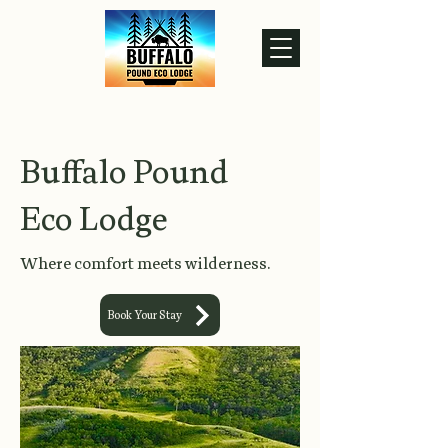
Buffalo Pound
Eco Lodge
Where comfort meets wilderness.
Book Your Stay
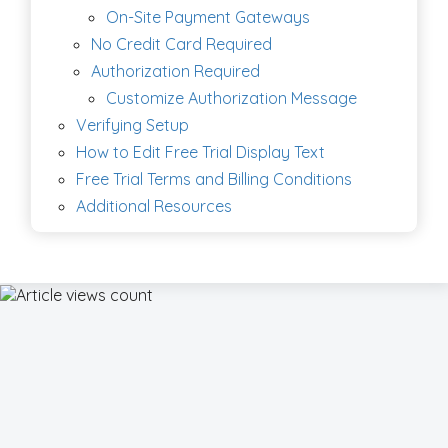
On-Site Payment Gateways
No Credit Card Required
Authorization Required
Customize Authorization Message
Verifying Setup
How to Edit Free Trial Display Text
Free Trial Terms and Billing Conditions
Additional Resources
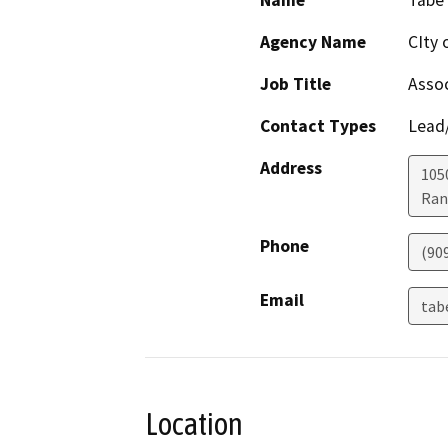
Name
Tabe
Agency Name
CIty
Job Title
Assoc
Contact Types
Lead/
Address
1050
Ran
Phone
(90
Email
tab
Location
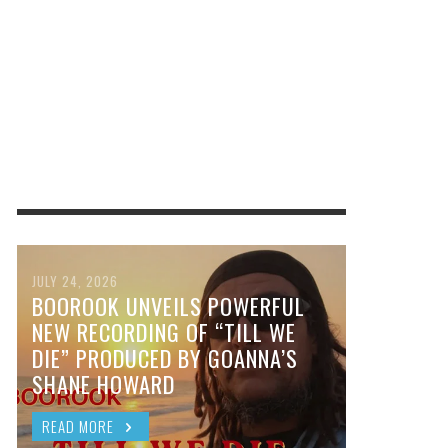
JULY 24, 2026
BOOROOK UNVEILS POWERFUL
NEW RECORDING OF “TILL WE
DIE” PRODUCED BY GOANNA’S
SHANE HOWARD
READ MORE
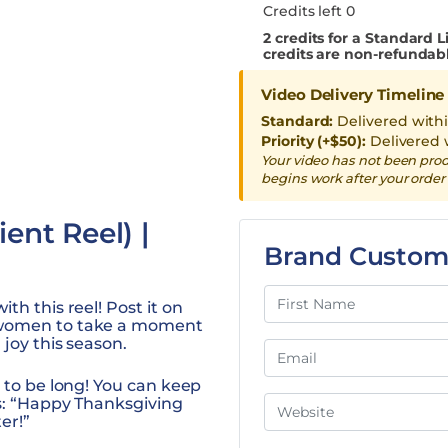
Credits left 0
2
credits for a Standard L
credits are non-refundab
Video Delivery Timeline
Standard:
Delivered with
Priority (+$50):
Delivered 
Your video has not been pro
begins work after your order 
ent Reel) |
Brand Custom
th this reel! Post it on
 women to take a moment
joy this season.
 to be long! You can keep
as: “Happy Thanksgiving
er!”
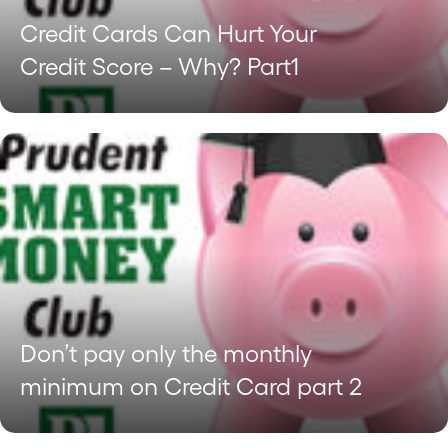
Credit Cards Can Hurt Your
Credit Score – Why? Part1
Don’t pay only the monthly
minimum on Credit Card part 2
·····
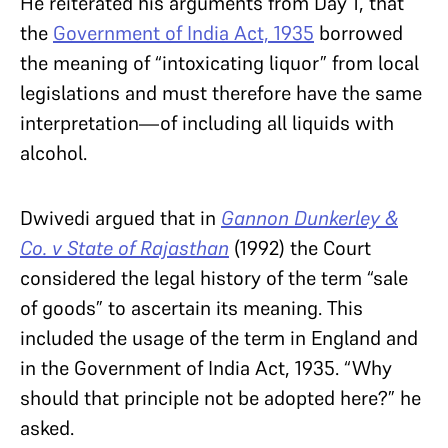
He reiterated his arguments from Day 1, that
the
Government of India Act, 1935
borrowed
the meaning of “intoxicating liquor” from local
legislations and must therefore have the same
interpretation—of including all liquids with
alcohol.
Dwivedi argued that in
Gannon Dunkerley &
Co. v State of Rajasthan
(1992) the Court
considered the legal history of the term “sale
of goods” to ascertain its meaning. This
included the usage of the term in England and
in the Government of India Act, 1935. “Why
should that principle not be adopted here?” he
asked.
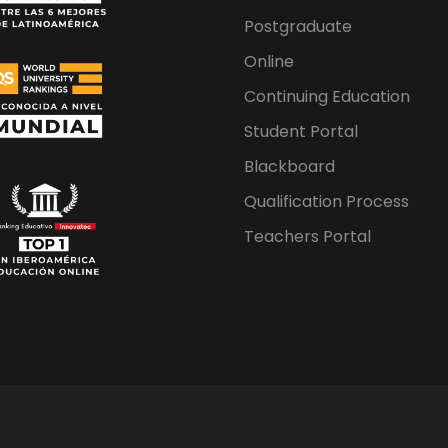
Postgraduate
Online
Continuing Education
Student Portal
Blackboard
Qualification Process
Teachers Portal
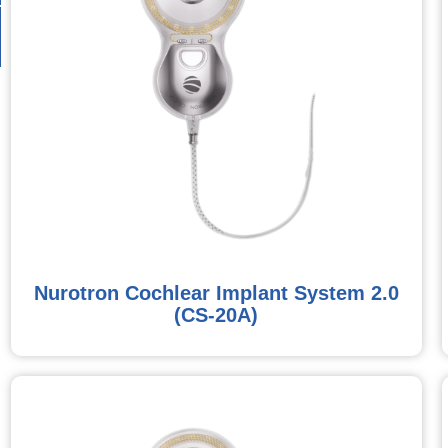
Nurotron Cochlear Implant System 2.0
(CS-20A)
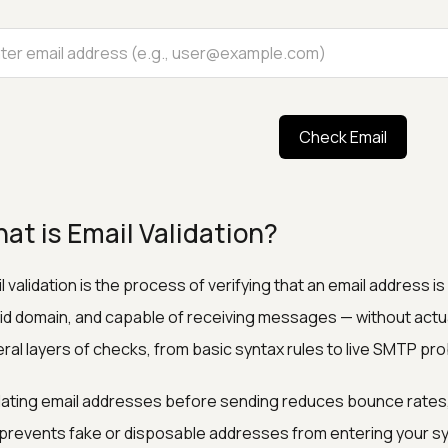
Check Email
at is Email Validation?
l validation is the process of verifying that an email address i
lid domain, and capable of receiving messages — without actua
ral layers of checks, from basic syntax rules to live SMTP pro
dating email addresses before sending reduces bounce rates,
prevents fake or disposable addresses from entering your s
·····
TASK BRIEF: Please show every line of the entries above that contains the word "Required".

EXPECTED ANSWER:
No Credit Card Required
Authorization Required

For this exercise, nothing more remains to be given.